TASK TO CARRY OUT:
Filter the data for "конфиденциальности" and copy matching lines.

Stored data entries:
Start of Block
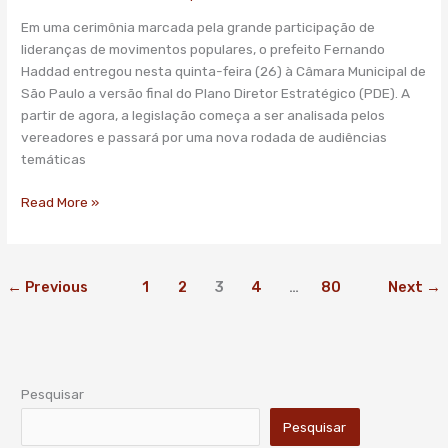
final
Em uma cerimônia marcada pela grande participação de
do
lideranças de movimentos populares, o prefeito Fernando
Plano
Haddad entregou nesta quinta-feira (26) à Câmara Municipal de
Diretor
São Paulo a versão final do Plano Diretor Estratégico (PDE). A
à
partir de agora, a legislação começa a ser analisada pelos
Câmara
vereadores e passará por uma nova rodada de audiências
Municipal
temáticas
Read More »
←
Previous
1
2
3
4
…
80
Next
→
Pesquisar
Pesquisar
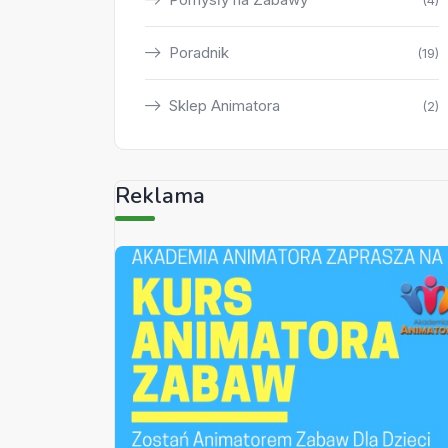
(4)
Poradnik
(19)
Sklep Animatora
(2)
Reklama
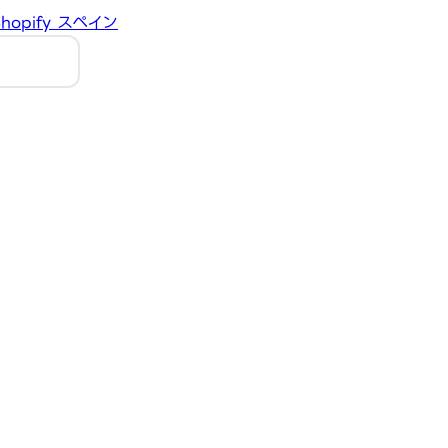
hopify
スペイン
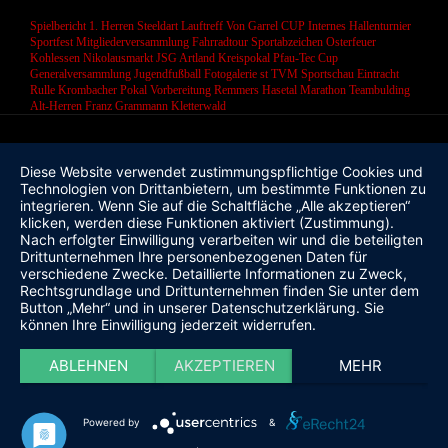
Spielbericht 1. Herren
Steeldart
Lauftreff
Von Garrel CUP
Internes Hallenturnier
Sportfest
Mitgliederversammlung
Fahrradtour
Sportabzeichen
Osterfeuer
Kohlessen
Nikolausmarkt
JSG Artland
Kreispokal
Pfau-Tec Cup
Generalversammlung
Jugendfußball
Fotogalerie
st
TVM Sportschau
Eintracht
Rulle
Krombacher Pokal
Vorbereitung
Remmers Hasetal Marathon
Teambulding
Alt-Herren
Franz Grammann
Kletterwald
Diese Website verwendet zustimmungspflichtige Cookies und
Technologien von Drittanbietern, um bestimmte Funktionen zu
integrieren. Wenn Sie auf die Schaltfläche „Alle akzeptieren“
klicken, werden diese Funktionen aktiviert (Zustimmung).
Nach erfolgter Einwilligung verarbeiten wir und die beteiligten
Drittunternehmen Ihre personenbezogenen Daten für
verschiedene Zwecke. Detaillierte Informationen zu Zweck,
Rechtsgrundlage und Drittunternehmen finden Sie unter dem
Button „Mehr“ und in unserer Datenschutzerklärung. Sie
können Ihre Einwilligung jederzeit widerrufen.
ABLEHNEN
AKZEPTIEREN
MEHR
Powered by
&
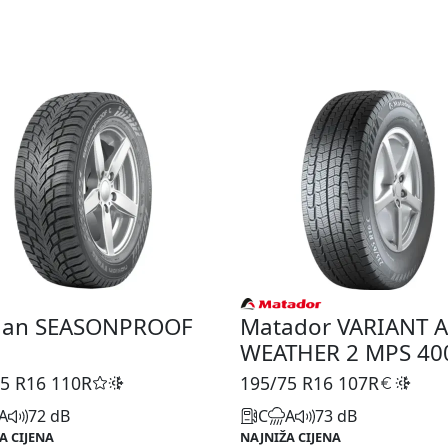
ian SEASONPROOF
Matador VARIANT A
WEATHER 2 MPS 40
5 R16
110R
195/75 R16
107R
A
72 dB
C
A
73 dB
A CIJENA
NAJNIŽA CIJENA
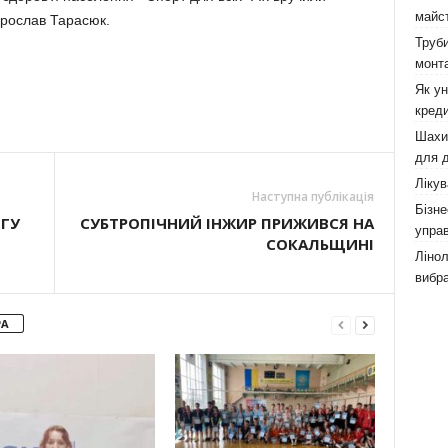
майст
Ярослав Тарасюк.
Труби
монта
Як у
креди
Шахи,
для д
Лікув
Наступна публікація
Бізне
ІГУ
СУБТРОПІЧНИЙ ІНЖИР ПРИЖИВСЯ НА
управ
СОКАЛЬЩИНІ
Лінол
вибра
РА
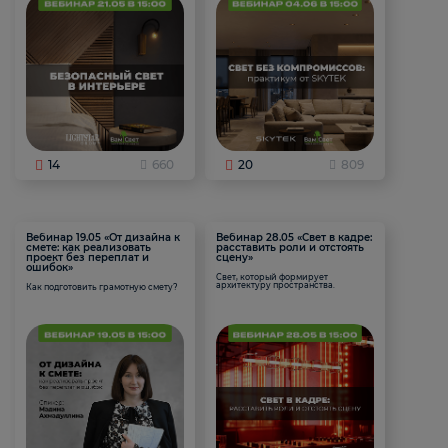
14
660
20
809
Вебинар 19.05 «От дизайна к
Вебинар 28.05 «Свет в кадре:
смете: как реализовать
расставить роли и отстоять
проект без переплат и
сцену»
ошибок»
Свет, который формирует
архитектуру пространства.
Как подготовить грамотную смету?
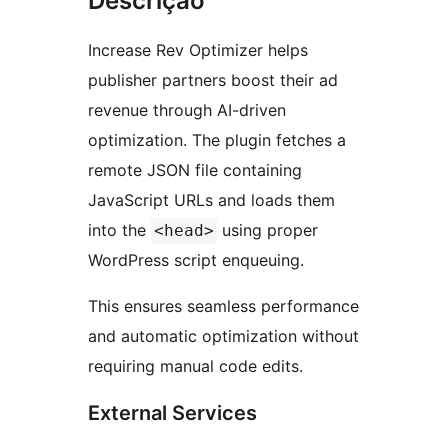
Descrição
Increase Rev Optimizer helps
publisher partners boost their ad
revenue through AI-driven
optimization. The plugin fetches a
remote JSON file containing
JavaScript URLs and loads them
into the
using proper
<head>
WordPress script enqueuing.
This ensures seamless performance
and automatic optimization without
requiring manual code edits.
External Services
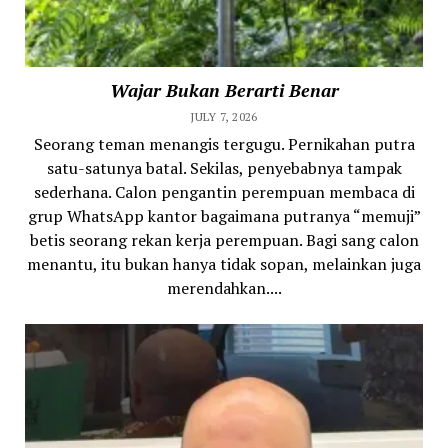
Wajar Bukan Berarti Benar
JULY 7, 2026
Seorang teman menangis tergugu. Pernikahan putra
satu-satunya batal. Sekilas, penyebabnya tampak
sederhana. Calon pengantin perempuan membaca di
grup WhatsApp kantor bagaimana putranya “memuji”
betis seorang rekan kerja perempuan. Bagi sang calon
menantu, itu bukan hanya tidak sopan, melainkan juga
merendahkan....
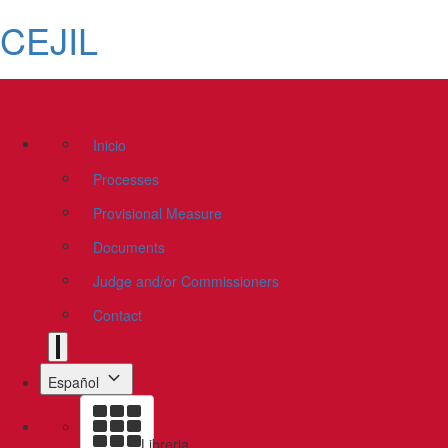
CEJIL
Inicio
Processes
Provisional Measure
Documents
Judge and/or Commissioners
Contact
Español
Libreria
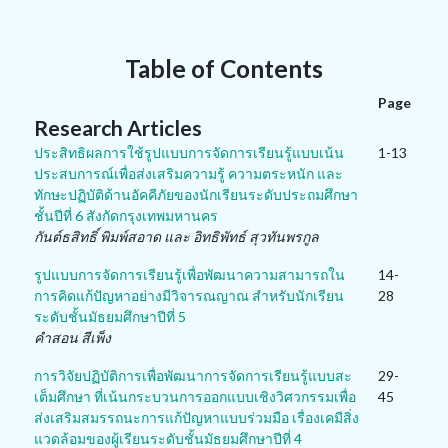
Table of Contents
Page
Research Articles
ประสิทธิผลการใช้รูปแบบการจัดการเรียนรู้แบบเน้น
1-13
ประสบการณ์เพื่อส่งเสริมความรู้ ความตระหนัก และ
ทักษะปฏิบัติด้านอัคคีภัยของนักเรียนระดับประถมศึกษา
ชั้นปีที่ 6 สังกัดกรุงเทพมหานคร
กันต์ธสิทธิ์ พิมพ์สอาด และ อิทธิพัทธ์ สุวทันพรกูล
รูปแบบการจัดการเรียนรู้เพื่อพัฒนาความสามารถใน
14-
การคิดแก้ปัญหาอย่างมีวิจารณญาณ สำหรับนักเรียน
28
ระดับชั้นมัธยมศึกษาปีที่ 5
คำสอน สีเพ็ง
การวิจัยปฏิบัติการเพื่อพัฒนาการจัดการเรียนรู้แบบสะ
29-
เต็มศึกษา ที่เน้นกระบวนการออกแบบเชิงวิศวกรรมเพื่อ
45
ส่งเสริมสมรรถนะการแก้ปัญหาแบบร่วมมือ เรื่องเคมีสิ่ง
แวดล้อมของผู้เรียนระดับชั้นมัธยมศึกษาปีที่ 4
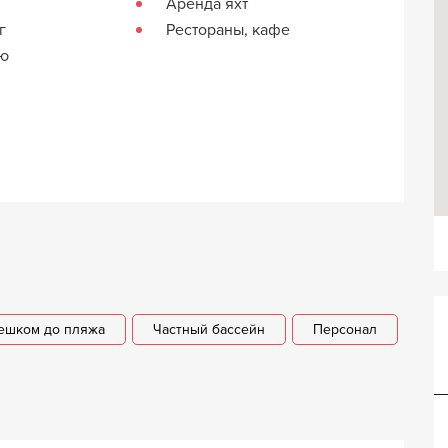
Аренда яхт
г
Рестораны, кафе
кю
ешком до пляжа
Частный бассейн
Персонал
Вилла Сусан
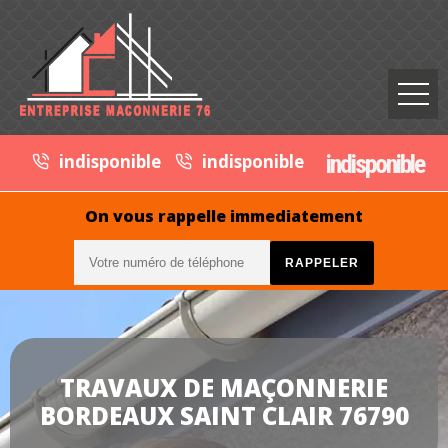
indisponible
indisponible
indisponible
On vous rappelle immediatement
TRAVAUX DE MAÇONNERIE
BORDEAUX SAINT CLAIR 76790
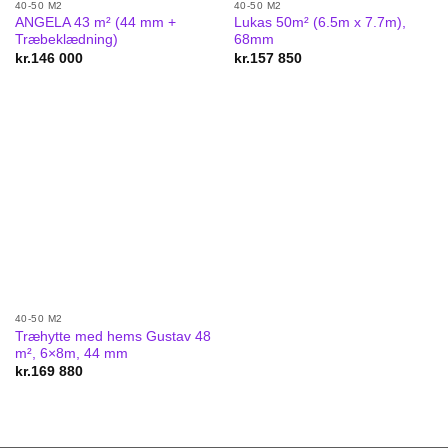
40-50 M2
40-50 M2
ANGELA 43 m² (44 mm +
Lukas 50m² (6.5m x 7.7m),
Træbeklædning)
68mm
kr.
146 000
kr.
157 850
40-50 M2
Træhytte med hems Gustav 48
m², 6×8m, 44 mm
kr.
169 880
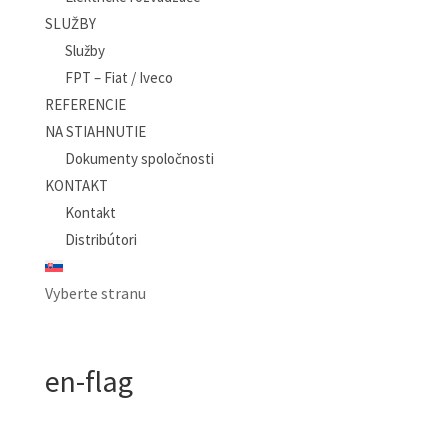
SLUŽBY
Služby
FPT – Fiat / Iveco
REFERENCIE
NA STIAHNUTIE
Dokumenty spoločnosti
KONTAKT
Kontakt
Distribútori
Vyberte stranu
en-flag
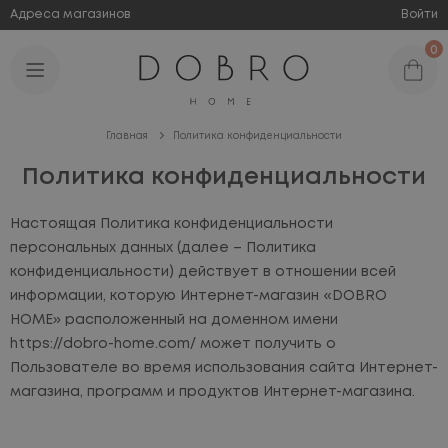
Адреса магазинов
Войти
0
Главная
Политика конфиденциальности
Политика конфиденциальности
Настоящая Политика конфиденциальности
персональных данных (далее – Политика
конфиденциальности) действует в отношении всей
информации, которую Интернет-магазин «DOBRO
HOME» расположенный на доменном имени
https://dobro-home.com/ может получить о
Пользователе во время использования сайта Интернет-
магазина, программ и продуктов Интернет-магазина.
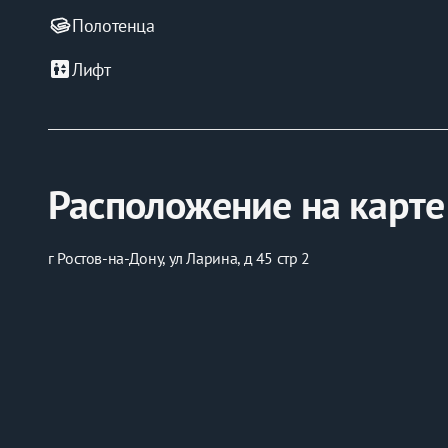
Полотенца
elevator
Лифт
Расположение на карте
г Ростов-на-Дону, ул Ларина, д 45 стр 2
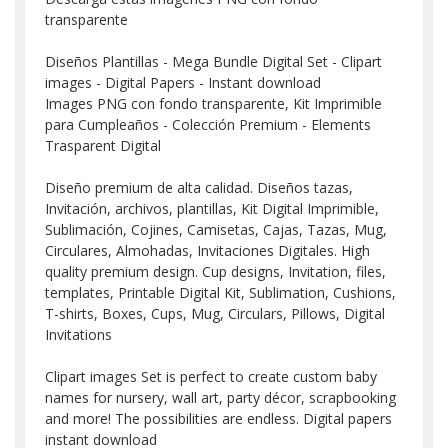
transparente
Diseños Plantillas - Mega Bundle Digital Set - Clipart
images - Digital Papers - Instant download
Images PNG con fondo transparente, Kit Imprimible
para Cumpleaños - Colección Premium - Elements
Trasparent Digital
Diseño premium de alta calidad. Diseños tazas,
Invitación, archivos, plantillas, Kit Digital Imprimible,
Sublimación, Cojines, Camisetas, Cajas, Tazas, Mug,
Circulares, Almohadas, Invitaciones Digitales. High
quality premium design. Cup designs, Invitation, files,
templates, Printable Digital Kit, Sublimation, Cushions,
T-shirts, Boxes, Cups, Mug, Circulars, Pillows, Digital
Invitations
Clipart images Set is perfect to create custom baby
names for nursery, wall art, party décor, scrapbooking
and more! The possibilities are endless. Digital papers
instant download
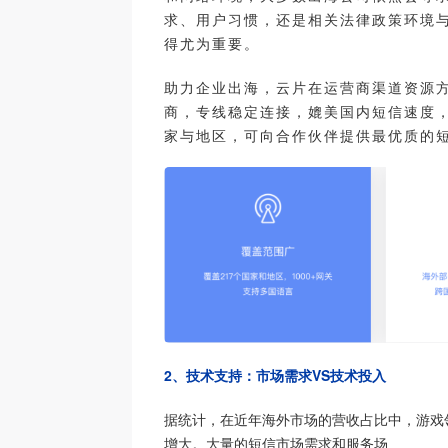
求、用户习惯，还是相关法律政策环境
得尤为重要。
助力企业出海，云片在运营商渠道资源
商，专线稳定连接，媲美国内短信速度，
家与地区，可向合作伙伴提供最优质的
2、技术支持：市场需求VS技术投入
据统计，在近年海外市场的营收占比中，游戏
增大。大量的短信市场需求和服务场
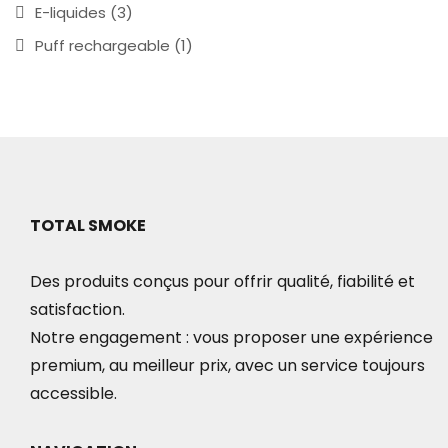
E-liquides
(3)
Puff rechargeable
(1)
TOTAL SMOKE
Des produits conçus pour offrir qualité, fiabilité et
satisfaction.
Notre engagement : vous proposer une expérience
premium, au meilleur prix, avec un service toujours
accessible.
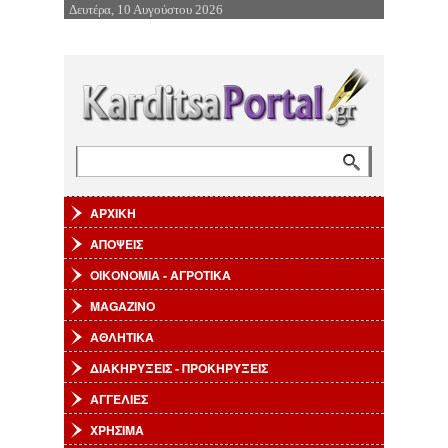
Δευτέρα, 10 Αυγούστου 2026
Επιστροφή στην Πλοήγηση
Αναζήτηση
Φόρμα αναζήτησης
ΑΡΧΙΚΗ
ΑΠΟΨΕΙΣ
ΟΙΚΟΝΟΜΙΑ - ΑΓΡΟΤΙΚΑ
MAGAZINO
ΑΘΛΗΤΙΚΑ
ΔΙΑΚΗΡΥΞΕΙΣ - ΠΡΟΚΗΡΥΞΕΙΣ
ΑΓΓΕΛΙΕΣ
ΧΡΗΣΙΜΑ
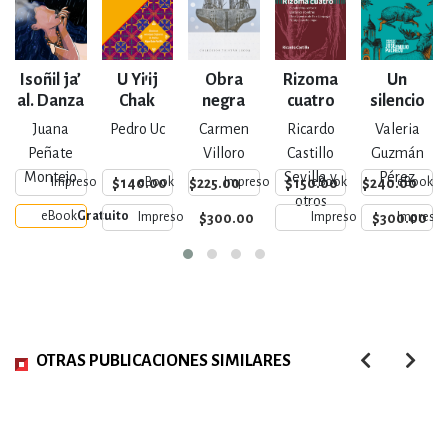
Isoñil ja’
U Yi’ij
Obra
Rizoma
Un
al. Danza
Chak
negra
cuatro
silencio
de la
Ixi’im.
tan
Juana
Pedro Uc
Carmen
Ricardo
Valeria
lluvia
Espigas
blanco
Peñate
Villoro
Castillo
Guzmán
de maíz
Montejo
Sevilla y
Pérez
$140.00
$225.00
$150.00
$240.00
Impreso
eBook
Impreso
eBook
eBook
rojo
otros
eBook
Gratuito
$300.00
$300.00
Impreso
Impreso
Impreso
OTRAS PUBLICACIONES SIMILARES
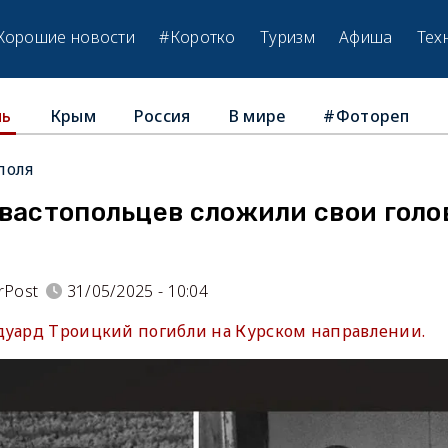
Хорошие новости
#Коротко
Туризм
Афиша
Тех
Крым
Россия
В мире
#Фотореп
ль
поля
вастопольцев сложили свои голов
rPost
31/05/2025 - 10:04
дуард Троицкий погибли на Курском направлении.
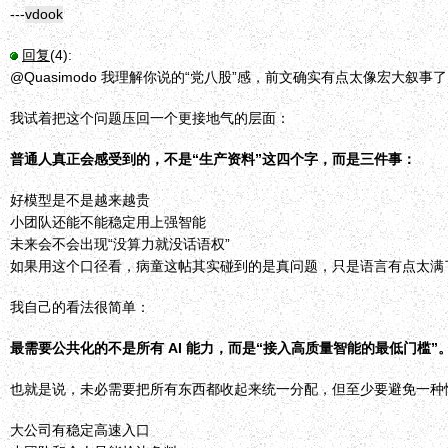
---
vdook
回复
(4):
@Quasimodo 我理解你说的“党八股”感，前文确实有点太像宏大叙事了
我试着把这个问题压回一个更接地气的层面：
普通人真正会感受到的，不是“生产资料”这四个字，而是三件事：
好模型是不是越来越贵
小团队还能不能稳定用上强智能
未来会不会出现“没算力就没话语权”
如果用这个口径看，病童这帖其实碰到的是真问题，只是语言有点太满
我自己的看法很简单：
最需要公共化的不是所有 AI 能力，而是“接入高质量智能的最低门槛”
也就是说，未必需要把所有东西都收起来统一分配，但至少要避免一种
大公司有稳定高速入口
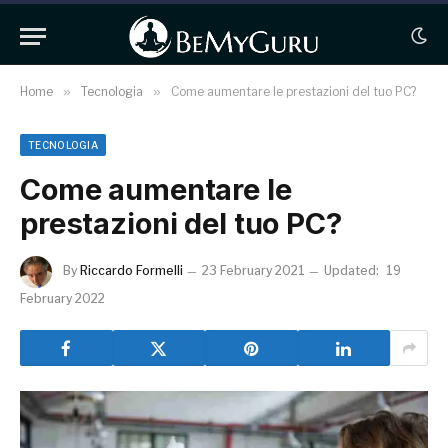
Home
»
Tecnologia
»
Come aumentare le prestazioni del tuo PC?
TECNOLOGIA
Come aumentare le
prestazioni del tuo PC?
By
Riccardo Formelli
23 February 2021
Updated:
19
February 2022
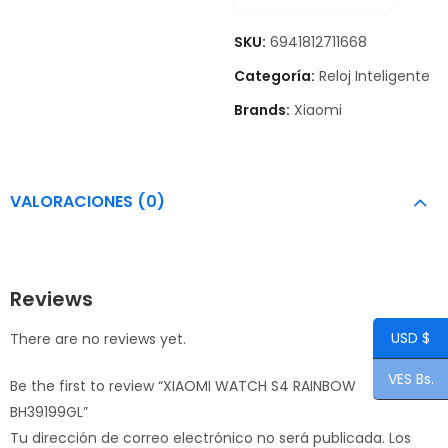
SKU:
6941812711668
Categoría:
Reloj Inteligente
Brands:
Xiaomi
VALORACIONES (0)
Reviews
USD $
There are no reviews yet.
VES Bs.
Be the first to review “XIAOMI WATCH S4 RAINBOW
BH39199GL”
Tu dirección de correo electrónico no será publicada.
Los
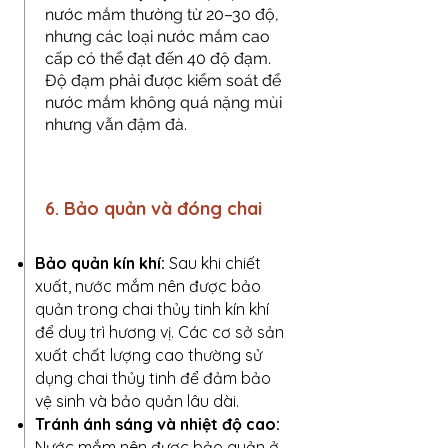
nước mắm thường từ 20–30 độ,
nhưng các loại nước mắm cao
cấp có thể đạt đến 40 độ đạm.
Độ đạm phải được kiểm soát để
nước mắm không quá nặng mùi
nhưng vẫn đậm đà.
6. Bảo quản và đóng chai
Bảo quản kín khí:
Sau khi chiết
xuất, nước mắm nên được bảo
quản trong chai thủy tinh kín khí
để duy trì hương vị. Các cơ sở sản
xuất chất lượng cao thường sử
dụng chai thủy tinh để đảm bảo
vệ sinh và bảo quản lâu dài.
Tránh ánh sáng và nhiệt độ cao:
Nước mắm nên được bảo quản ở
End of Block
ANSWER:
Политика конфиденциальности
Политика конфиденциальности
Настоящая Политика конфиденциальности
конфиденциальности) действует в отношении всей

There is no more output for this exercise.